WORK TASK: Reproduce exactly the lines from the start of the records through the line containing "Can an officer physically compel me to", both included. Leave the pictures out.

DATA EXTRACT:
* * * * * * * * *

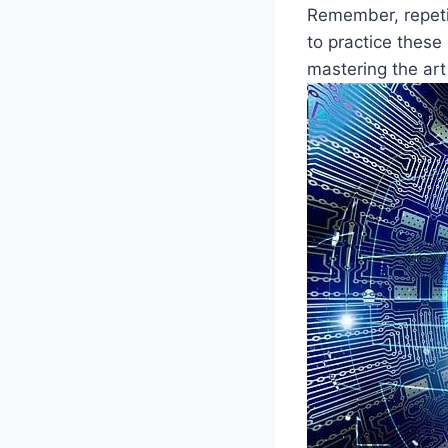
Remember, repetit
to practice these 
mastering the art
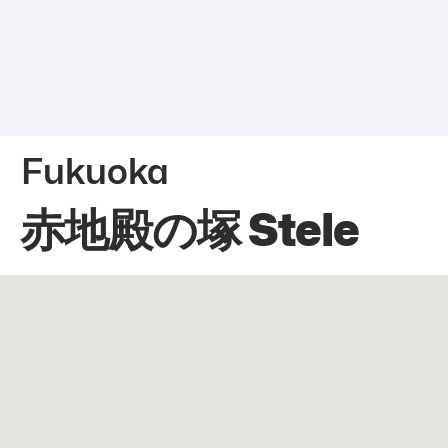
Fukuoka
赤地殿の塚 Stele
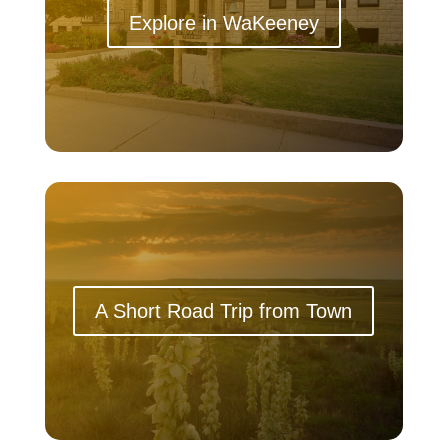
Explore in WaKeeney
A Short Road Trip from Town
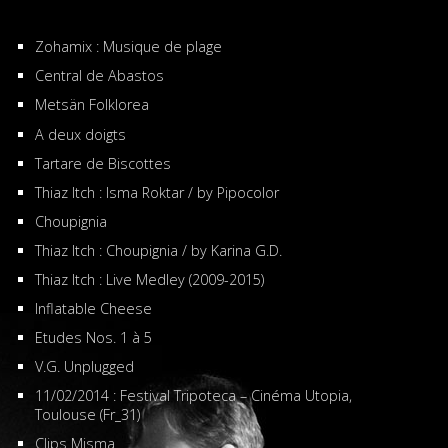
Zohamix : Musique de plage
Central de Abastos
Metsän Folklorea
A deux doigts
Tartare de Biscottes
Thiaz Itch : Isma Roktar / by Pipocolor
Choupignia
Thiaz Itch : Choupignia / by Karina G.D.
Thiaz Itch : Live Medley (2009-2015)
Inflatable Cheese
Etudes Nos. 1 à 5
V.G. Unplugged
11/02/2014 : Festival Tripoteca – Cinéma Utopia,
Toulouse (Fr_31)
Clips Misma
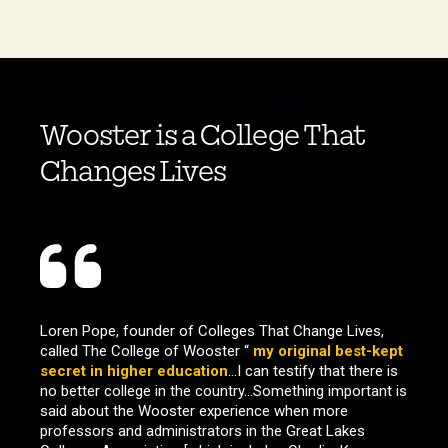
Wooster is a College That
Changes Lives
Loren Pope, founder of Colleges That Change Lives,
called The College of Wooster “
my original best-kept
secret in higher education
…I can testify that there is
no better college in the country…Something important is
said about the Wooster experience when more
professors and administrators in the Great Lakes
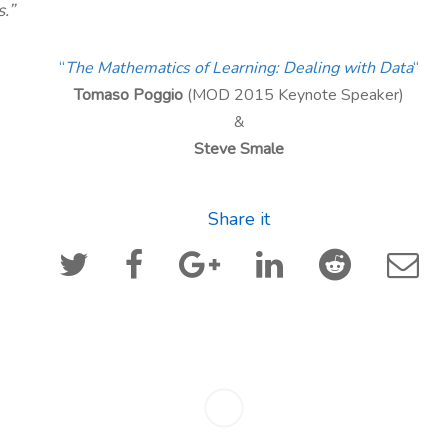
s.”
“
The Mathematics of Learning: Dealing with Data
“
Tomaso Poggio
(MOD 2015 Keynote Speaker)
&
Steve Smale
Share it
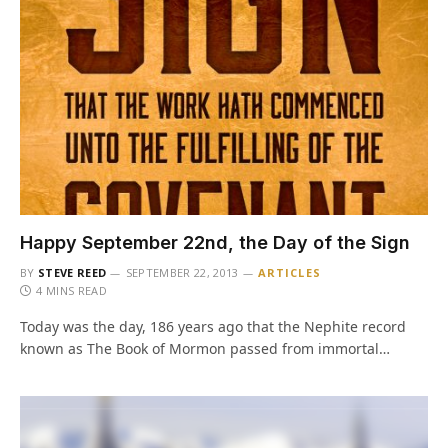
Happy September 22nd, the Day of the Sign
BY
STEVE REED
SEPTEMBER 22, 2013
ARTICLES
4 MINS READ
Today was the day, 186 years ago that the Nephite record
known as The Book of Mormon passed from immortal…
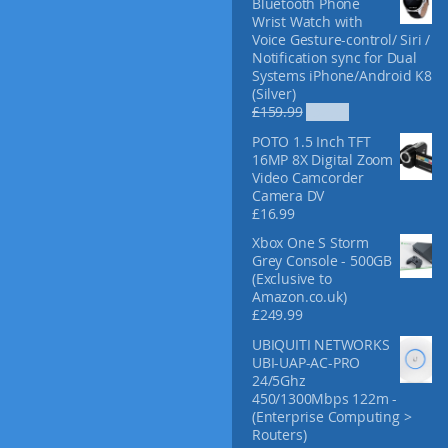
Bluetooth Phone
f
Wrist Watch with
o
Voice Gesture-control/ Siri /
r
Notification sync for Dual
:
Systems iPhone/Android K8
(Silver)
O
C
£
159.99
£
52.99
r
u
POTO 1.5 Inch TFT
i
r
16MP 8X Digital Zoom
g
r
Video Camcorder
i
e
Camera DV
n
n
£
16.99
a
t
l
p
Xbox One S Storm
p
r
Grey Console - 500GB
r
i
(Exclusive to
i
c
Amazon.co.uk)
c
e
£
249.99
e
i
UBIQUITI NETWORKS
w
s
UBI-UAP-AC-PRO
a
:
24/5Ghz
s
£
450/1300Mbps 122m -
:
5
(Enterprise Computing >
£
2
Routers)
1
.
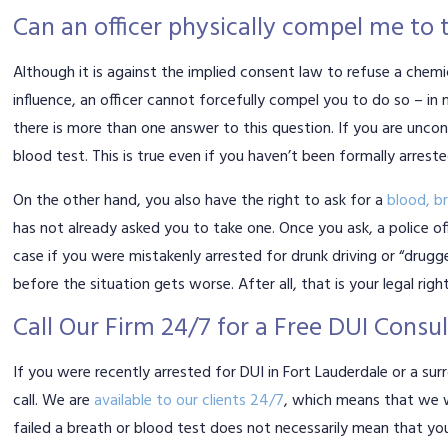
Can an officer physically compel me to 
Although it is against the implied consent law to refuse a chemi
influence, an officer cannot forcefully compel you to do so – i
there is more than one answer to this question. If you are unco
blood test. This is true even if you haven’t been formally arreste
On the other hand, you also have the right to ask for a
blood, br
has not already asked you to take one. Once you ask, a police offi
case if you were mistakenly arrested for drunk driving or “drug
before the situation gets worse. After all, that is your legal right
Call Our Firm 24/7 for a Free DUI Consu
If you were recently arrested for DUI in Fort Lauderdale or a sur
call. We are
available to our clients 24/7
, which means that we w
failed a breath or blood test does not necessarily mean that you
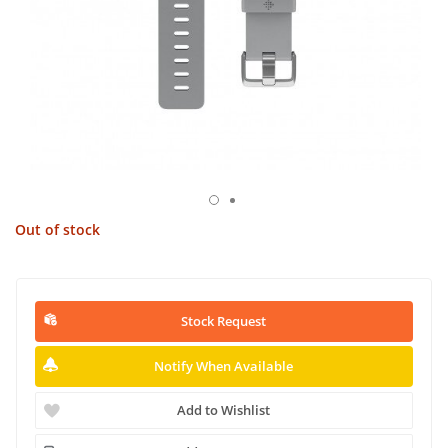
Out of stock
Stock Request
Notify When Available
Add to Wishlist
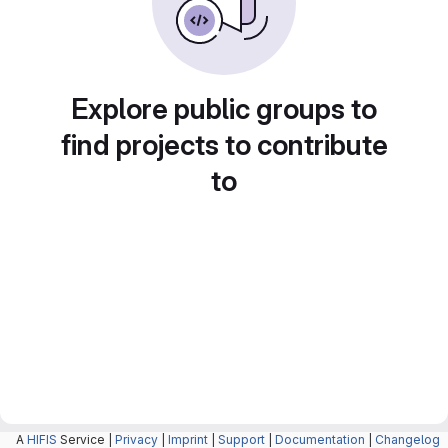
Explore public groups to
find projects to contribute
to
A
HIFIS
Service |
Privacy
|
Imprint
|
Support
|
Documentation
|
Changelog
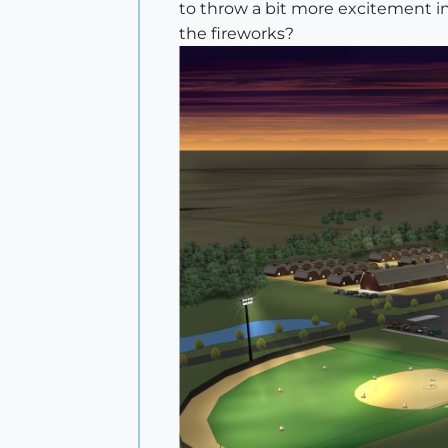
to throw a bit more excitement int
the fireworks?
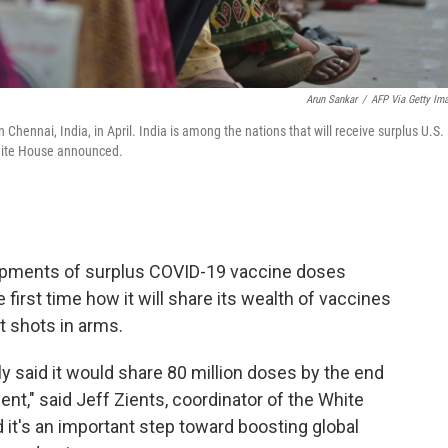
Arun Sankar
/
AFP Via Getty Im
 Chennai, India, in April. India is among the nations that will receive surplus U.S.
White House announced.
shipments of surplus COVID-19 vaccine doses
 first time how it will share its wealth of vaccines
et shots in arms.
y said it would share 80 million doses by the end
ent," said Jeff Zients, coordinator of the White
it's an important step toward boosting global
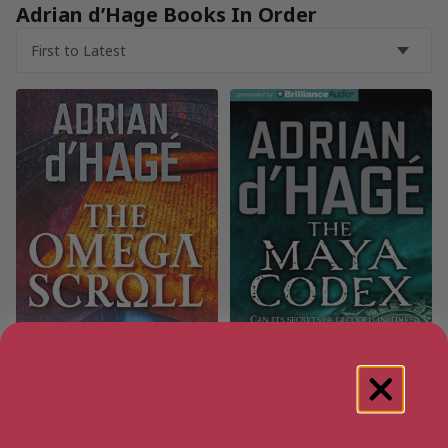
Adrian d’Hage Books In Order
The Omega Scroll
The Maya Codex
[ January, 2005 ]
[ January, 2010 ]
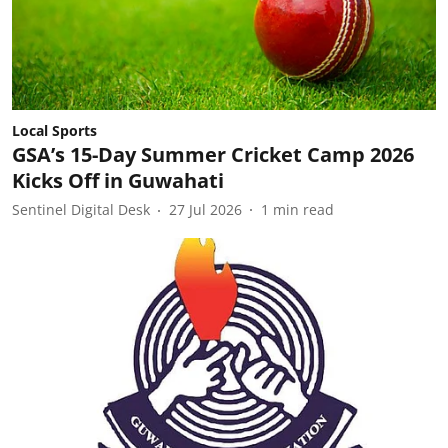
Local Sports
GSA’s 15-Day Summer Cricket Camp 2026
Kicks Off in Guwahati
Sentinel Digital Desk
27 Jul 2026
1
min read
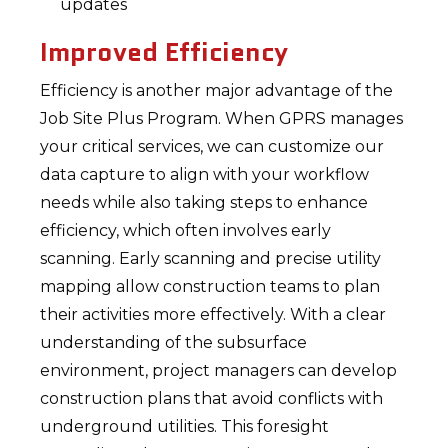
updates
Improved Efficiency
Efficiency is another major advantage of the
Job Site Plus Program. When GPRS manages
your critical services, we can customize our
data capture to align with your workflow
needs while also taking steps to enhance
efficiency, which often involves early
scanning. Early scanning and precise utility
mapping allow construction teams to plan
their activities more effectively. With a clear
understanding of the subsurface
environment, project managers can develop
construction plans that avoid conflicts with
underground utilities. This foresight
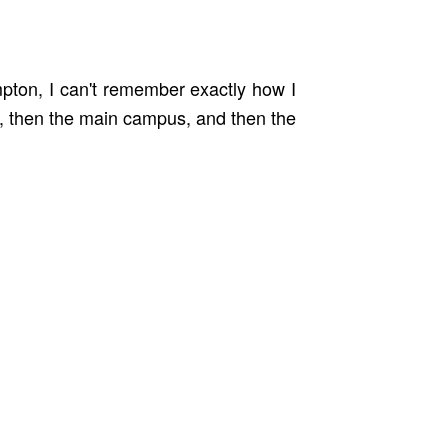
mpton, I can't remember exactly how I
e, then the main campus, and then the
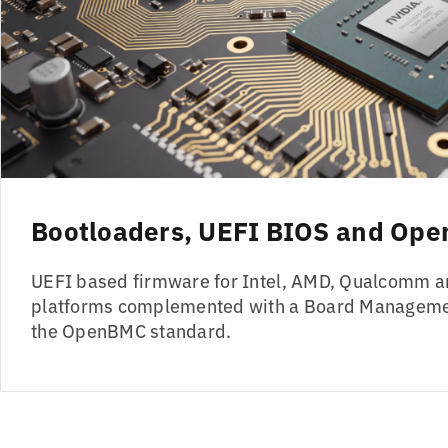
Bootloaders, UEFI BIOS and Op
UEFI based firmware for Intel, AMD, Qualcomm a
platforms complemented with a Board Managemen
the OpenBMC standard.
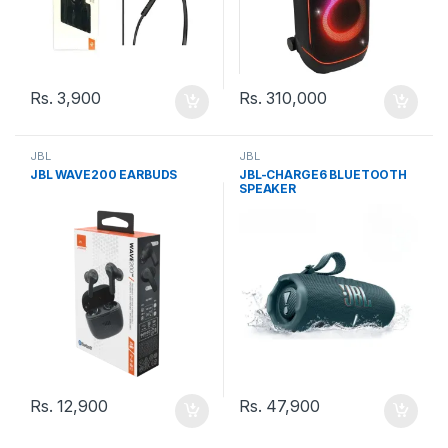
Rs.
3,900
Rs.
310,000
JBL
JBL
JBL WAVE200 EARBUDS
JBL-CHARGE6 BLUETOOTH
SPEAKER
Rs.
12,900
Rs.
47,900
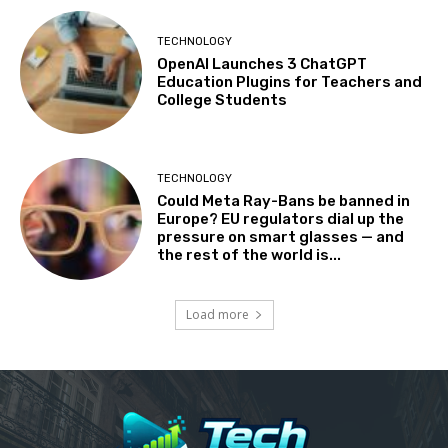
TECHNOLOGY
OpenAI Launches 3 ChatGPT
Education Plugins for Teachers and
College Students
TECHNOLOGY
Could Meta Ray-Bans be banned in
Europe? EU regulators dial up the
pressure on smart glasses — and
the rest of the world is...
Load more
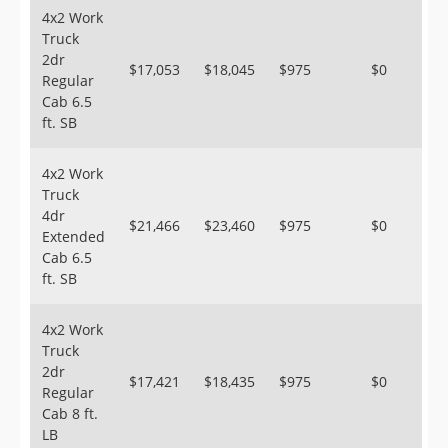
4x2 Work
Truck
2dr
$17,053
$18,045
$975
$0
Regular
Cab 6.5
ft. SB
4x2 Work
Truck
4dr
$21,466
$23,460
$975
$0
Extended
Cab 6.5
ft. SB
4x2 Work
Truck
2dr
$17,421
$18,435
$975
$0
Regular
Cab 8 ft.
LB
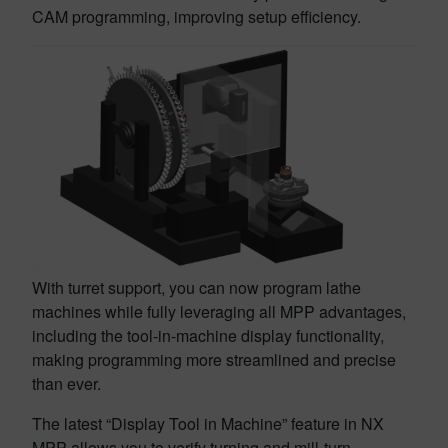
CAM programming, improving setup efficiency.
With turret support, you can now program lathe
machines while fully leveraging all MPP advantages,
including the tool-in-machine display functionality,
making programming more streamlined and precise
than ever.
The latest “Display Tool in Machine” feature in NX
MPP allows you to verify turning and mill-turn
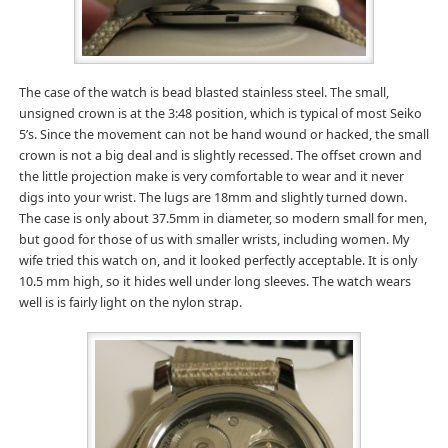
The case of the watch is bead blasted stainless steel. The small,
unsigned crown is at the 3:48 position, which is typical of most Seiko
5’s. Since the movement can not be hand wound or hacked, the small
crown is not a big deal and is slightly recessed. The offset crown and
the little projection make is very comfortable to wear and it never
digs into your wrist. The lugs are 18mm and slightly turned down.
The case is only about 37.5mm in diameter, so modern small for men,
but good for those of us with smaller wrists, including women. My
wife tried this watch on, and it looked perfectly acceptable. It is only
10.5 mm high, so it hides well under long sleeves. The watch wears
well is is fairly light on the nylon strap.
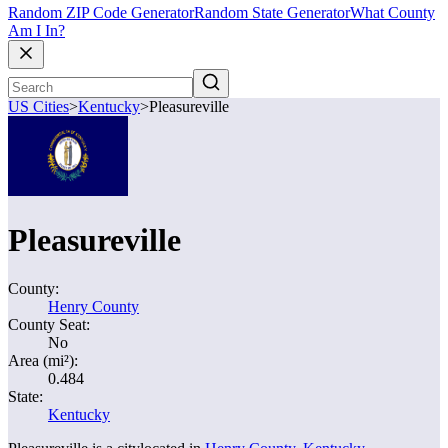
Random ZIP Code Generator
Random State Generator
What County
Am I In?
US Cities
>
Kentucky
>
Pleasureville
Pleasureville
County:
Henry County
County Seat:
No
Area (mi²):
0.484
State:
Kentucky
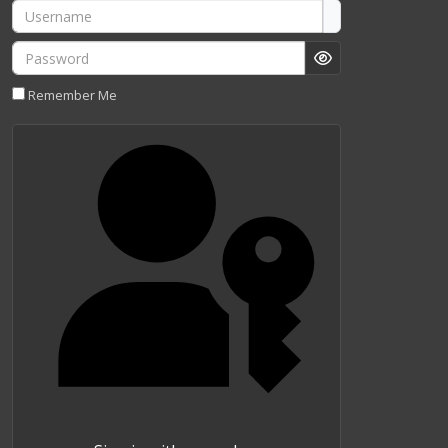
Username
Password
Show Password
Remember Me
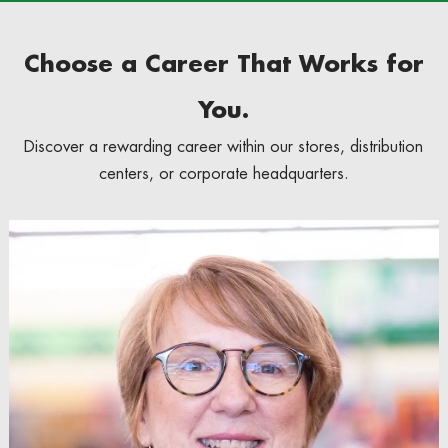
Choose a Career That Works for
You.
Discover a rewarding career within our stores, distribution
centers, or corporate headquarters.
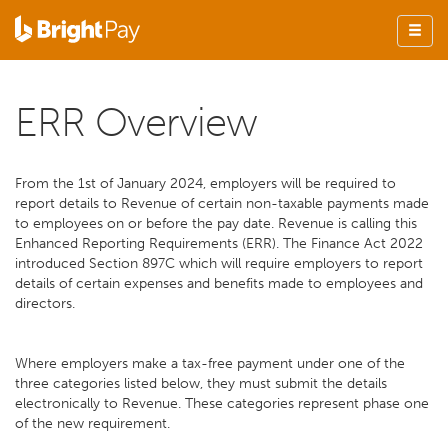
ERR Overview
From the 1st of January 2024, employers will be required to
report details to Revenue of certain non-taxable payments made
to employees on or before the pay date. Revenue is calling this
Enhanced Reporting Requirements (ERR). The Finance Act 2022
introduced Section 897C which will require employers to report
details of certain expenses and benefits made to employees and
directors.
Where employers make a tax-free payment under one of the
three categories listed below, they must submit the details
electronically to Revenue. These categories represent phase one
of the new requirement.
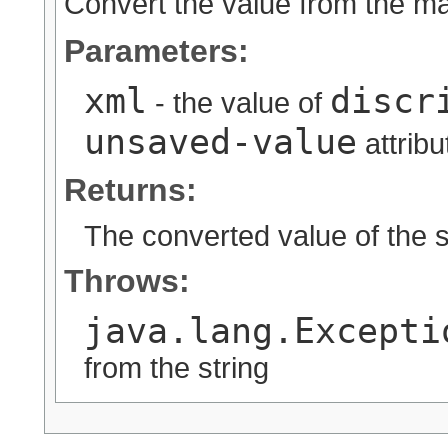
Convert the value from the map
Parameters:
xml
discr
- the value of
unsaved-value
attribu
Returns:
The converted value of the s
Throws:
java.lang.Excepti
from the string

* * * * * * * * *

EXPECTED ANSWER:
Remember, repetit
to practice these 
mastering the art
Fukuoka
赤地殿の塚 Stele
Explore in WaKeeney
A Short Road Trip from Town
Zohamix : Musique de plage
Central de Abastos
Metsän Folklorea
A deux doigts
Tartare de Biscottes
Thiaz Itch : Isma Roktar / by Pipocolor
Choupignia
Thiaz Itch : Choupignia / by Karina G.D.
Thiaz Itch : Live Medley (2009-2015)
Inflatable Cheese
Etudes Nos. 1 à 5
V.G. Unplugged
11/02/2014 : Festival Tripoteca – Cinéma Utopia,
Toulouse (Fr_31)
Clips Misma
Wooster is a College That
Changes Lives
Loren Pope, founder of Colleges That Change Lives,
called The College of Wooster “
my original best-kept
secret in higher education
…I can testify that there is
no better college in the country…Something important is
said about the Wooster experience when more
professors and administrators in the Great Lakes
s.”
“
The Mathematics of Learning: Dealing with Data
“
Tomaso Poggio
(MOD 2015 Keynote Speaker)
&
Steve Smale
Share it
Happy September 22nd, the Day of the Sign
BY
STEVE REED
SEPTEMBER 22, 2013
ARTICLES
4 MINS READ
Today was the day, 186 years ago that the Nephite record
known as The Book of Mormon passed from immortal…
Bluetooth Phone
f
Wrist Watch with
o
Voice Gesture-control/ Siri /
r
Notification sync for Dual
:
Systems iPhone/Android K8
(Silver)
O
C
£
159.99
£
52.99
r
u
POTO 1.5 Inch TFT
i
r
16MP 8X Digital Zoom
g
r
Video Camcorder
i
e
Camera DV
n
n
£
16.99
a
t
l
p
Xbox One S Storm
p
r
Grey Console - 500GB
r
i
(Exclusive to
i
c
Amazon.co.uk)
c
e
£
249.99
e
i
UBIQUITI NETWORKS
w
s
UBI-UAP-AC-PRO
a
:
24/5Ghz
s
£
450/1300Mbps 122m -
:
5
(Enterprise Computing >
£
2
Routers)
1
.
Can an officer physically compel me to 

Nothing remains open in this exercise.